La Croix glorieuse

14 septembre (Jean 3,13- 19)

Le 14 septembre, l’Église célèbre une des sept fêtes du Seigneur au cours de l’année liturgique. C’est une fête très ancienne. Elle s’enracine sans doute dans la célébration de la dédicace de la basilique constantinienne du Saint-Sépulcre, le 14 septembre 335. La célébration de cette fête était marquée par des ostensions de la croix, et se transforma rapidement en fête de la Croix glorieuse. Dans la liturgie actuelle, la fête de la Croix glorieuse se situe au terme d’un parcours spirituel de quarante jours commencé le 6 août à la fête de la Transfiguration. Image : voûte du choeur, St Paul hors les murs, Rome.

Le regard de foi sur le serpent d’airain et sur la croix

Cet épisode du livre des Nombres nous est offert comme préfiguration de la Croix. Les Israélites mordus par les serpents regardent le serpent d’airain fixé sur une poutre par Moïse, et sont sauvés de la mort. Ce serpent est un signe et non un objet magique. Seul un regard de foi, de confiance en Dieu à travers Moïse, donne la guérison. Pour nous, il s’agit bien de contempler le Fils de l’homme « élevé » sur la croix, et d’accueillir le don de l’Amour sauveur ainsi manifesté.

Comme le serpent dressé était le lieu du salut pour le peuple d’Israël empoisonné par le venin, ainsi la mort de Jésus sur la croix est-elle paradoxalement l’évènement décisif qui transfuse en nous la Vie divine. Comme le regard de la foi rendait la vie aux Israélites, ainsi toute personne pour qui Jésus crucifié (élevé sur la croix) est victorieux de la mort (élevé vers le Père) reçoit la Vie éternelle. Cette Vie en plénitude est donnée à quiconque croit en lui. Ainsi le don de la Vie éternelle concerne l’aujourd’hui de la foi tout autant que l’au-delà de la mort.

La croix est au cœur de l’amour de Dieu pour le monde

L’amour de Dieu n’est pas un sentiment, une empathie pour ses créatures, mais bien un acte créateur qui culmine dans le don du Fils. Le Père a livré son Fils aux hommes pour leur dire son amour. Le Père et le Fils communient dans un même amour pour le monde. Et malheureusement, le rejet de cet amour par les hommes, par chacun de nous quand nous nous détournons de lui, devient la croix du Père et du Fils. Et elle prend pour le Fils qui s’est fait homme un aspect sacrificiel et sanglant. Parce qu’elle est l’expression ultime de l’amour de Dieu, elle est pour les croyants source de Vie. Ce n’est pas l’étoile de Bethléem qui a été choisie comme signe du salut, mais bien la croix du Golgotha.

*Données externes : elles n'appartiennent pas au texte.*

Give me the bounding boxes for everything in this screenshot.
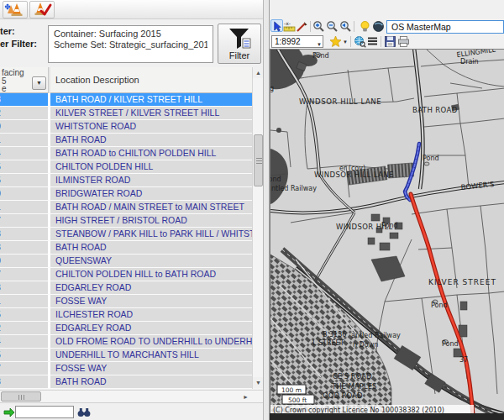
row-id: 0 <box>0 187 48 200</box>
table-row[interactable]: 2EDGARLEY ROAD <box>0 322 252 335</box>
row-id: 8 <box>0 93 48 106</box>
layers-list-button[interactable] <box>366 35 379 48</box>
filter-label-fragment: ter: <box>0 26 15 36</box>
row-location: UNDERHILL TO MARCHANTS HILL <box>48 349 252 361</box>
filter-summary-box: Container: Surfacing 2015 Scheme Set: St… <box>48 25 213 63</box>
zoom-in-icon <box>312 20 325 33</box>
row-location: BATH ROAD <box>48 134 252 146</box>
row-location: OLD FROME ROAD TO UNDERHILL to UNDERHILL <box>48 335 252 348</box>
map-toolbar: -x- <box>270 18 504 49</box>
measure-tool-button[interactable]: -x- <box>283 20 296 33</box>
table-row[interactable]: 5CHILTON POLDEN HILL <box>0 160 252 174</box>
horizontal-scroll-thumb[interactable] <box>1 391 41 402</box>
row-id: 2 <box>0 107 48 119</box>
svg-text:500 ft: 500 ft <box>288 396 307 404</box>
row-id: 5 <box>0 160 48 173</box>
row-id: 1 <box>0 201 48 213</box>
favorites-button[interactable] <box>329 35 342 48</box>
table-row[interactable]: 5ILMINSTER ROAD <box>0 174 252 187</box>
globe-search-icon <box>354 35 366 48</box>
print-map-button[interactable] <box>397 35 410 48</box>
row-location: BRIDGWATER ROAD <box>48 187 252 200</box>
table-row[interactable]: 8STEANBOW / PARK HILL to PARK HILL / WHI… <box>0 228 252 241</box>
table-row[interactable]: 3BATH ROAD <box>0 241 252 255</box>
pen-icon <box>296 20 308 33</box>
favorites-dropdown-arrow-icon[interactable]: ▼ <box>343 39 348 45</box>
table-row[interactable]: 7HIGH STREET / BRISTOL ROAD <box>0 214 252 228</box>
table-row[interactable]: 5ILCHESTER ROAD <box>0 308 252 322</box>
filter-button[interactable]: Filter <box>218 24 261 64</box>
row-location: BATH ROAD <box>48 375 252 388</box>
lightbulb-icon <box>359 20 371 33</box>
scroll-right-button[interactable]: ► <box>240 391 251 402</box>
row-id: 3 <box>0 375 48 388</box>
svg-text:THE MAPLES: THE MAPLES <box>331 382 376 391</box>
main-toolbar <box>0 0 263 19</box>
row-location: KILVER STREET / KILVER STREET HILL <box>48 107 252 119</box>
table-vertical-scrollbar[interactable]: ▲ ▼ <box>252 67 263 389</box>
table-row[interactable]: 0QUEENSWAY <box>0 255 252 268</box>
zoom-previous-icon <box>339 20 352 33</box>
row-id: 5 <box>0 349 48 361</box>
vertical-scroll-thumb[interactable] <box>254 134 263 186</box>
row-location: BATH ROAD / KILVER STREET HILL <box>48 93 252 106</box>
row-location: BATH ROAD to CHILTON POLDEN HILL <box>48 147 252 160</box>
map-scale-input[interactable]: 1:8992 ▼ <box>271 35 323 48</box>
row-id: 5 <box>0 308 48 321</box>
map-layer-globe-button[interactable] <box>372 20 385 33</box>
table-row[interactable]: 1BATH ROAD <box>0 134 252 147</box>
traffic-cones-move-button[interactable] <box>3 1 28 18</box>
zoom-out-button[interactable] <box>326 20 339 33</box>
table-row[interactable]: 5UNDERHILL TO MARCHANTS HILL <box>0 349 252 362</box>
table-row[interactable]: 8BATH ROAD / KILVER STREET HILL <box>0 93 252 107</box>
svg-text:-x-: -x- <box>284 20 291 26</box>
svg-text:Pond: Pond <box>423 155 439 162</box>
row-location: CHILTON POLDEN HILL to BATH ROAD <box>48 268 252 281</box>
table-row[interactable]: 2KILVER STREET / KILVER STREET HILL <box>0 107 252 120</box>
zoom-in-button[interactable] <box>312 20 325 33</box>
zoom-previous-button[interactable] <box>339 20 352 33</box>
row-location: EDGARLEY ROAD <box>48 322 252 334</box>
go-arrow-icon[interactable] <box>3 406 15 419</box>
table-row[interactable]: 0WHITSTONE ROAD <box>0 120 252 134</box>
quick-find-input[interactable] <box>15 406 74 418</box>
row-id: 3 <box>0 241 48 254</box>
basemap-combo[interactable]: OS MasterMap <box>386 20 504 34</box>
svg-text:100 m: 100 m <box>281 386 302 394</box>
table-row[interactable]: 4OLD FROME ROAD TO UNDERHILL to UNDERHIL… <box>0 335 252 349</box>
table-row[interactable]: 7CHILTON POLDEN HILL to BATH ROAD <box>0 268 252 281</box>
panel-splitter[interactable] <box>263 0 270 420</box>
column-filter-dropdown-button[interactable]: ▼ <box>32 76 46 90</box>
row-id: 5 <box>0 174 48 186</box>
table-row[interactable]: 0BRIDGWATER ROAD <box>0 187 252 201</box>
highlight-toggle-button[interactable] <box>359 20 371 33</box>
traffic-cones-move-icon <box>3 2 27 18</box>
row-location: ILMINSTER ROAD <box>48 174 252 186</box>
map-canvas[interactable]: Pond ELLINGMILL Drain WINDSOR HILL LANE … <box>270 49 504 413</box>
map-bottom-edge <box>270 413 504 420</box>
map-search-button[interactable] <box>354 35 366 48</box>
select-tool-button[interactable] <box>270 19 283 32</box>
table-row[interactable]: 3BATH ROAD <box>0 375 252 389</box>
svg-text:OOD ROAD: OOD ROAD <box>323 391 363 400</box>
filter-container-value: Container: Surfacing 2015 <box>54 29 207 39</box>
table-row[interactable]: 1FOSSE WAY <box>0 295 252 308</box>
traffic-cone-approve-button[interactable] <box>29 1 55 18</box>
table-row[interactable]: 4BATH ROAD to CHILTON POLDEN HILL <box>0 147 252 160</box>
map-scale-value: 1:8992 <box>275 37 301 46</box>
scheme-table: 8BATH ROAD / KILVER STREET HILL 2KILVER … <box>0 93 252 389</box>
table-row[interactable]: 1BATH ROAD / MAIN STREET to MAIN STREET <box>0 201 252 214</box>
cursor-arrow-icon <box>271 21 282 32</box>
row-location: WHITSTONE ROAD <box>48 120 252 133</box>
row-id: 1 <box>0 295 48 307</box>
table-row[interactable]: 7FOSSE WAY <box>0 362 252 375</box>
slope-pen-tool-button[interactable] <box>296 20 308 33</box>
svg-text:BATH ROAD: BATH ROAD <box>412 106 458 114</box>
thumb-grip <box>256 158 262 159</box>
table-row[interactable]: 3EDGARLEY ROAD <box>0 281 252 295</box>
binoculars-find-icon[interactable] <box>77 407 91 418</box>
save-map-button[interactable] <box>384 35 396 48</box>
row-id: 7 <box>0 268 48 281</box>
table-horizontal-scrollbar[interactable]: ► <box>0 390 263 402</box>
col1-header-fragment-3: e <box>2 85 7 93</box>
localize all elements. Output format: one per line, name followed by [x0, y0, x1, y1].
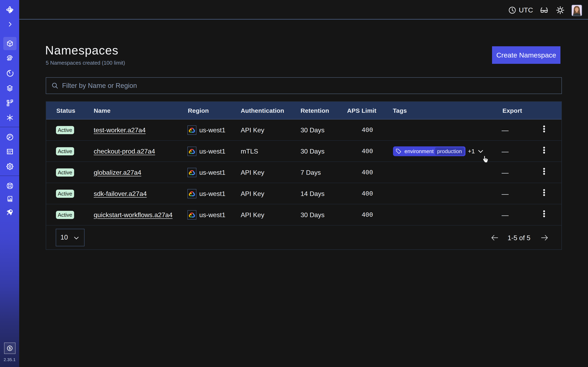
svg-text:$: $: [9, 346, 11, 350]
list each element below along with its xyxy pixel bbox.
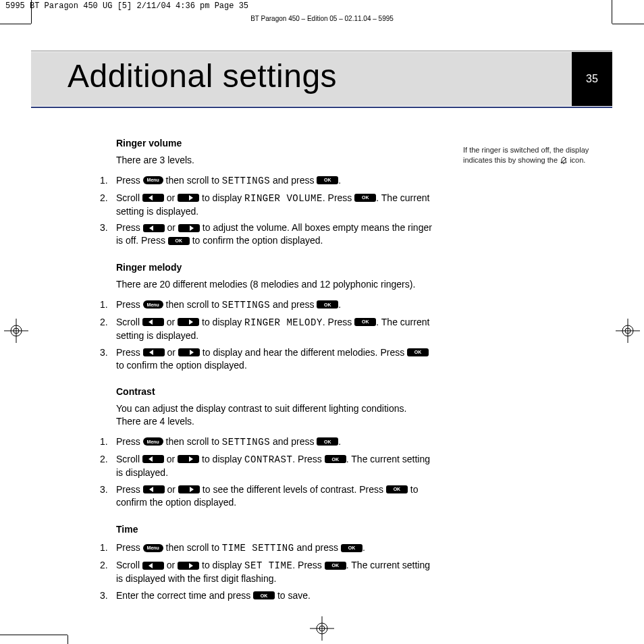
step: Scroll or to display RINGER VOLUME. Pres… [95,190,433,220]
lcd-text: SETTINGS [222,437,270,448]
step: Press or to see the different levels of … [95,481,433,511]
step: Press Menu then scroll to SETTINGS and p… [95,433,433,451]
crop-mark [612,0,612,24]
ok-button-icon: OK [168,237,190,245]
ok-button-icon: OK [317,437,338,446]
heading-contrast: Contrast [116,385,433,398]
lcd-text: TIME SETTING [222,543,294,554]
menu-button-icon: Menu [143,176,163,184]
crop-mark [31,0,32,24]
right-arrow-button-icon [178,562,199,570]
ok-button-icon: OK [354,194,376,202]
step: Press or to adjust the volume. All boxes… [95,219,433,249]
ok-button-icon: OK [341,544,363,552]
step: Scroll or to display SET TIME. Press OK.… [95,557,433,587]
bell-off-icon [560,156,568,164]
step: Press Menu then scroll to SETTINGS and p… [95,172,433,190]
step: Enter the correct time and press OK to s… [95,587,433,604]
side-note-text: If the ringer is switched off, the displ… [463,146,589,154]
step: Scroll or to display RINGER MELODY. Pres… [95,314,433,344]
lcd-text: SETTINGS [222,176,270,186]
left-arrow-button-icon [143,485,165,493]
svg-marker-14 [149,225,153,231]
page-frame: Additional settings 35 Ringer volume The… [31,24,612,644]
right-arrow-button-icon [178,318,199,326]
svg-marker-19 [190,350,194,355]
left-arrow-button-icon [143,348,165,356]
intro-text: You can adjust the display contrast to s… [116,402,433,428]
left-arrow-button-icon [143,224,165,232]
svg-marker-12 [149,195,153,200]
step: Press Menu then scroll to TIME SETTING a… [95,539,433,557]
svg-marker-21 [189,456,193,462]
right-arrow-button-icon [178,348,200,356]
svg-marker-25 [189,563,193,568]
body-content: Ringer volume There are 3 levels. Press … [69,125,433,607]
page-number: 35 [572,52,612,106]
ok-button-icon: OK [407,348,429,356]
ok-button-icon: OK [325,455,346,463]
heading-ringer-volume: Ringer volume [116,137,433,150]
rule [31,51,612,51]
page-title: Additional settings [31,52,612,95]
ok-button-icon: OK [386,485,408,493]
right-arrow-button-icon [178,455,199,463]
step: Press or to display and hear the differe… [95,344,433,374]
lcd-text: SET TIME [244,560,292,571]
svg-marker-23 [190,487,194,492]
side-note-text: icon. [568,156,585,164]
ok-button-icon: OK [317,300,338,308]
right-arrow-button-icon [178,485,200,493]
menu-button-icon: Menu [143,437,163,446]
step: Press Menu then scroll to SETTINGS and p… [95,296,433,314]
intro-text: There are 20 different melodies (8 melod… [116,278,433,291]
svg-marker-13 [189,195,193,200]
crop-mark [0,24,31,24]
svg-marker-16 [149,319,153,325]
side-note-text: indicates this by showing the [463,156,560,164]
registration-mark-icon [4,319,28,343]
svg-marker-24 [149,563,153,568]
edition-line: BT Paragon 450 – Edition 05 – 02.11.04 –… [0,15,644,22]
ok-button-icon: OK [317,176,338,184]
ok-button-icon: OK [253,591,275,599]
ok-button-icon: OK [354,318,376,326]
print-jobline: 5995 BT Paragon 450 UG [5] 2/11/04 4:36 … [5,1,248,11]
left-arrow-button-icon [142,318,164,326]
crop-mark [612,24,644,24]
lcd-text: RINGER VOLUME [244,193,323,204]
ok-button-icon: OK [325,562,346,570]
menu-button-icon: Menu [143,300,163,308]
heading-time: Time [116,523,433,536]
menu-button-icon: Menu [143,544,163,552]
step: Scroll or to display CONTRAST. Press OK.… [95,451,433,481]
lcd-text: CONTRAST [244,454,292,465]
left-arrow-button-icon [142,455,164,463]
svg-marker-17 [189,319,193,325]
title-band: Additional settings [31,52,612,106]
lcd-text: SETTINGS [222,300,270,311]
right-arrow-button-icon [178,224,200,232]
svg-marker-15 [190,225,194,231]
right-arrow-button-icon [178,194,199,202]
svg-marker-20 [149,456,153,462]
svg-marker-22 [149,487,153,492]
side-note: If the ringer is switched off, the displ… [463,145,605,165]
svg-marker-18 [149,350,153,355]
title-underline [31,107,612,108]
registration-mark-icon [616,319,640,343]
heading-ringer-melody: Ringer melody [116,261,433,274]
left-arrow-button-icon [142,562,164,570]
lcd-text: RINGER MELODY [244,317,323,328]
intro-text: There are 3 levels. [116,154,433,167]
left-arrow-button-icon [142,194,164,202]
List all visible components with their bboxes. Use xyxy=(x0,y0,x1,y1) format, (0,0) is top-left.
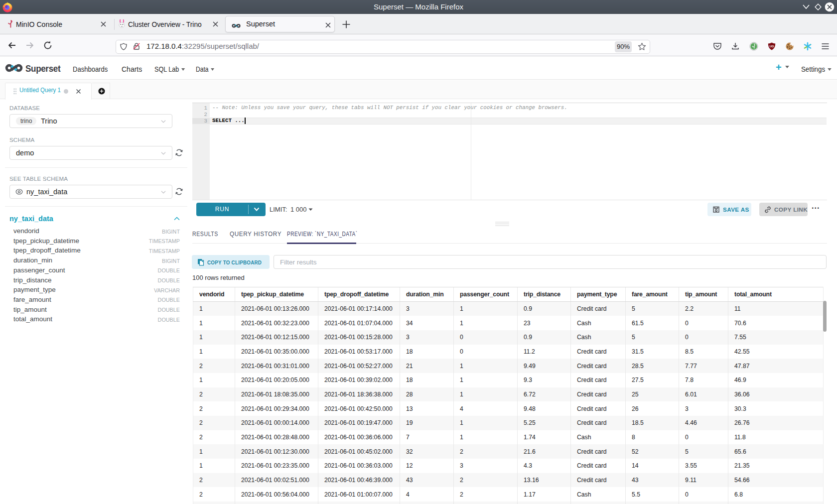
svg-text:UO: UO xyxy=(770,45,774,48)
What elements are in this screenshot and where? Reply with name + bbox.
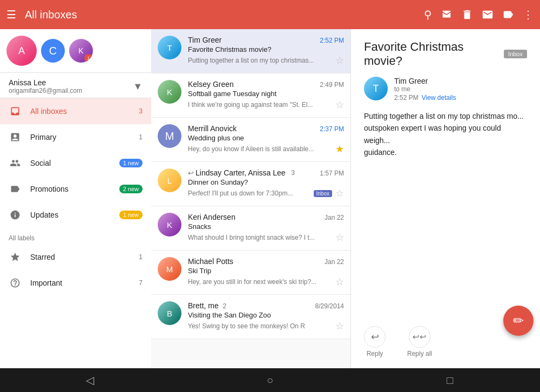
email-subject-4: Dinner on Sunday? bbox=[188, 178, 344, 186]
email-star-7[interactable]: ☆ bbox=[335, 320, 344, 332]
email-item-3[interactable]: M Merrill Anovick 2:37 PM Wedding plus o… bbox=[151, 118, 350, 162]
sidebar-item-primary[interactable]: Primary 1 bbox=[0, 124, 151, 150]
email-time-2: 2:49 PM bbox=[320, 81, 344, 89]
sidebar-item-starred[interactable]: Starred 1 bbox=[0, 244, 151, 270]
email-avatar-4: L bbox=[158, 168, 181, 192]
email-list: T Tim Greer 2:52 PM Favorite Christmas m… bbox=[151, 29, 351, 368]
detail-to: to me bbox=[394, 85, 527, 93]
email-time-3: 2:37 PM bbox=[320, 125, 344, 133]
social-label: Social bbox=[30, 159, 111, 167]
updates-label: Updates bbox=[30, 211, 111, 219]
detail-sender-row: T Tim Greer to me 2:52 PM View details bbox=[364, 77, 527, 102]
email-item-7[interactable]: B Brett, me 2 8/29/2014 Visiting the San… bbox=[151, 295, 350, 339]
email-sender-2: Kelsey Green bbox=[188, 80, 234, 89]
starred-badge: 1 bbox=[139, 253, 143, 261]
email-item-5[interactable]: K Keri Andersen Jan 22 Snacks What shoul… bbox=[151, 206, 350, 251]
email-item-1[interactable]: T Tim Greer 2:52 PM Favorite Christmas m… bbox=[151, 29, 350, 73]
detail-body: Putting together a list on my top christ… bbox=[364, 110, 527, 305]
email-preview-6: Hey, are you still in for next week's sk… bbox=[188, 278, 332, 286]
email-item-4[interactable]: L ↩ Lindsay Carter, Anissa Lee 3 1:57 PM… bbox=[151, 162, 350, 206]
primary-badge: 1 bbox=[139, 133, 143, 141]
email-time-1: 2:52 PM bbox=[320, 37, 344, 44]
email-star-4[interactable]: ☆ bbox=[335, 187, 344, 199]
reply-all-button[interactable]: ↩↩ Reply all bbox=[407, 326, 432, 357]
all-inboxes-icon bbox=[9, 105, 22, 118]
social-badge: 1 new bbox=[119, 159, 143, 167]
home-button[interactable]: ○ bbox=[256, 368, 284, 392]
search-icon[interactable]: ⚲ bbox=[424, 8, 432, 21]
sidebar-item-social[interactable]: Social 1 new bbox=[0, 150, 151, 176]
reply-button[interactable]: ↩ Reply bbox=[364, 326, 386, 357]
starred-label: Starred bbox=[30, 253, 130, 261]
more-icon[interactable]: ⋮ bbox=[523, 8, 534, 21]
sidebar-item-promotions[interactable]: Promotions 2 new bbox=[0, 176, 151, 202]
email-time-6: Jan 22 bbox=[325, 258, 344, 266]
updates-badge: 1 new bbox=[119, 211, 143, 219]
email-preview-3: Hey, do you know if Aileen is still avai… bbox=[188, 145, 332, 153]
important-badge: 7 bbox=[139, 279, 143, 287]
email-star-3[interactable]: ★ bbox=[335, 143, 344, 155]
email-avatar-1: T bbox=[158, 36, 181, 59]
important-icon bbox=[9, 276, 22, 289]
account-avatar-tertiary[interactable]: K 1 bbox=[69, 39, 93, 63]
primary-label: Primary bbox=[30, 133, 130, 141]
email-preview-5: What should I bring tonight snack wise? … bbox=[188, 234, 332, 241]
email-item-2[interactable]: K Kelsey Green 2:49 PM Softball game Tue… bbox=[151, 73, 350, 118]
account-email: origamifan26@gmail.com bbox=[9, 87, 82, 94]
social-icon bbox=[9, 157, 22, 170]
reply-all-label: Reply all bbox=[407, 350, 432, 357]
email-sender-7: Brett, me 2 bbox=[188, 301, 226, 310]
email-avatar-3: M bbox=[158, 124, 181, 148]
promotions-icon bbox=[9, 183, 22, 195]
sidebar-item-all-inboxes[interactable]: All inboxes 3 bbox=[0, 98, 151, 124]
primary-icon bbox=[9, 131, 22, 144]
view-details-link[interactable]: View details bbox=[422, 94, 456, 102]
avatar-badge: 1 bbox=[84, 54, 93, 63]
compose-fab[interactable]: ✏ bbox=[503, 306, 534, 336]
page-title: All inboxes bbox=[25, 9, 77, 21]
inbox-badge-4: Inbox bbox=[314, 190, 332, 197]
account-name: Anissa Lee bbox=[9, 78, 82, 87]
menu-icon[interactable]: ☰ bbox=[6, 8, 16, 21]
email-sender-5: Keri Andersen bbox=[188, 213, 235, 221]
account-avatar-secondary[interactable]: C bbox=[41, 39, 65, 63]
detail-time: 2:52 PM bbox=[394, 94, 418, 102]
email-star-2[interactable]: ☆ bbox=[335, 99, 344, 111]
email-item-6[interactable]: M Michael Potts Jan 22 Ski Trip Hey, are… bbox=[151, 251, 350, 295]
bottom-nav: ◁ ○ □ bbox=[0, 368, 540, 392]
important-label: Important bbox=[30, 279, 130, 287]
email-preview-7: Yes! Swing by to see the monkeys! On R bbox=[188, 322, 332, 330]
delete-icon[interactable] bbox=[461, 9, 473, 21]
recent-button[interactable]: □ bbox=[436, 368, 463, 392]
mail-icon[interactable] bbox=[482, 9, 494, 21]
account-dropdown-icon[interactable]: ▼ bbox=[133, 81, 143, 92]
reply-icon: ↩ bbox=[364, 326, 386, 348]
email-preview-2: I think we're going up against team "St.… bbox=[188, 101, 332, 109]
account-avatar-primary[interactable]: A bbox=[6, 36, 37, 66]
email-subject-1: Favorite Christmas movie? bbox=[188, 45, 344, 53]
sidebar-item-updates[interactable]: Updates 1 new bbox=[0, 202, 151, 228]
email-sender-6: Michael Potts bbox=[188, 257, 233, 266]
reply-all-icon: ↩↩ bbox=[409, 326, 430, 348]
label-icon[interactable] bbox=[502, 9, 514, 21]
reply-label: Reply bbox=[367, 350, 383, 357]
sidebar-item-important[interactable]: Important 7 bbox=[0, 270, 151, 296]
updates-icon bbox=[9, 208, 22, 221]
email-time-7: 8/29/2014 bbox=[315, 302, 344, 310]
account-header: A C K 1 bbox=[0, 29, 151, 73]
email-subject-7: Visiting the San Diego Zoo bbox=[188, 311, 344, 319]
email-sender-1: Tim Greer bbox=[188, 36, 221, 44]
detail-actions: ↩ Reply ↩↩ Reply all bbox=[364, 317, 527, 357]
email-star-5[interactable]: ☆ bbox=[335, 232, 344, 244]
email-star-1[interactable]: ☆ bbox=[335, 55, 344, 66]
email-preview-1: Putting together a list on my top christ… bbox=[188, 57, 332, 64]
detail-avatar: T bbox=[364, 77, 388, 100]
promotions-badge: 2 new bbox=[119, 185, 143, 193]
email-star-6[interactable]: ☆ bbox=[335, 276, 344, 288]
inbox-label-badge: Inbox bbox=[504, 50, 527, 58]
back-button[interactable]: ◁ bbox=[77, 368, 104, 392]
archive-icon[interactable] bbox=[441, 9, 453, 21]
sidebar: A C K 1 Anissa Lee origamifan26@gmail.co… bbox=[0, 29, 151, 368]
detail-sender-name: Tim Greer bbox=[394, 77, 527, 85]
email-avatar-6: M bbox=[158, 257, 181, 281]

La croix est au cœur de notre réponse d’amour

La croix, désormais élevée, est signe de l’amour de Dieu pour nous. Et notre abandon à cet amour nous mène sur un chemin où la croix présente dans nos vies sera vécue comme une réponse à l’image de celle du Fils. Pouvons-nous dire que nous nous livrons à Dieu si nous refusons ou contournons la croix ? L’amour véritable pour Dieu, l’abandon véritable à Dieu prend la forme de l’acceptation de ces croix que la vie nous présente… À nous de les vivre avec lui et pour lui !

La croix est source de vie

Si nous nous prosternons devant la croix, signe de salut et de vie, au cours de la liturgie du Vendredi saint, nous confessons aussi le pouvoir de la croix source de vie en acceptant les croix de nos vies. La croix douloureuse unie à celle du Christ devient mystérieusement glorieuse pour l’éternité.

Nous l’avons dit dans l’oraison d’entrée : « Seigneur Dieu, tu as voulu qu’en acceptant la croix, ton Fils unique sauve l’humanité ; nous t’en prions : fais qu’ayant connu dès ici-bas ce mystère, nous obtenions au ciel les fruits de la rédemption ». Et aussi dans l’oraison après la communion : « Fortifiés par cette nourriture sainte, nous te supplions, Seigneur Jésus Christ : conduis à la gloire de la résurrection ceux que tu as rachetés par le bois de la croix qui fait vivre ».

Le signe de la croix est un geste simple, un geste de foi, un geste d’amour, un geste sacré, un geste « gracieux », et finalement un geste cosmique.